» **What you have to do**
Although the entries contain pictures, repeat only their words, exactly as written.

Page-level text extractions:
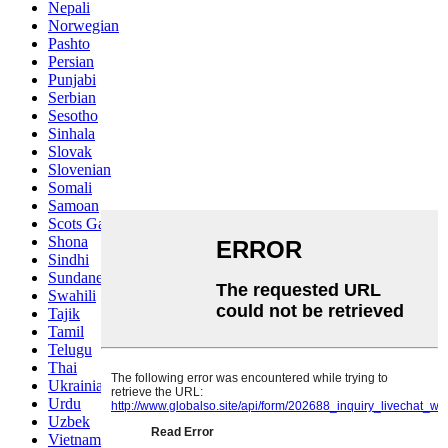
Nepali
Norwegian
Pashto
Persian
Punjabi
Serbian
Sesotho
Sinhala
Slovak
Slovenian
Somali
Samoan
Scots Gaelic
Shona
Sindhi
Sundanese
Swahili
Tajik
Tamil
Telugu
Thai
Ukrainian
Urdu
Uzbek
Vietnamese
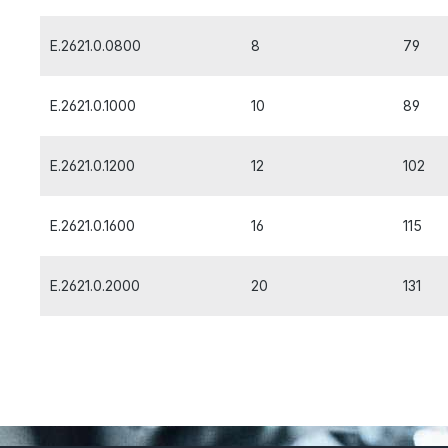
E.2621.0.0800
8
79
E.2621.0.1000
10
89
E.2621.0.1200
12
102
E.2621.0.1600
16
115
E.2621.0.2000
20
131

» **Finished exercise**
Nepali
Norwegian
Pashto
Persian
Punjabi
Serbian
Sesotho
Sinhala
Slovak
Slovenian
Somali
Samoan
Scots Gaelic
Shona
Sindhi
Sundanese
Swahili
Tajik
Tamil
Telugu
Thai
Ukrainian
Urdu
Uzbek
Vietnamese
E.2621.0.0800
8
79
E.2621.0.1000
10
89
E.2621.0.1200
12
102
E.2621.0.1600
16
115
E.2621.0.2000
20
131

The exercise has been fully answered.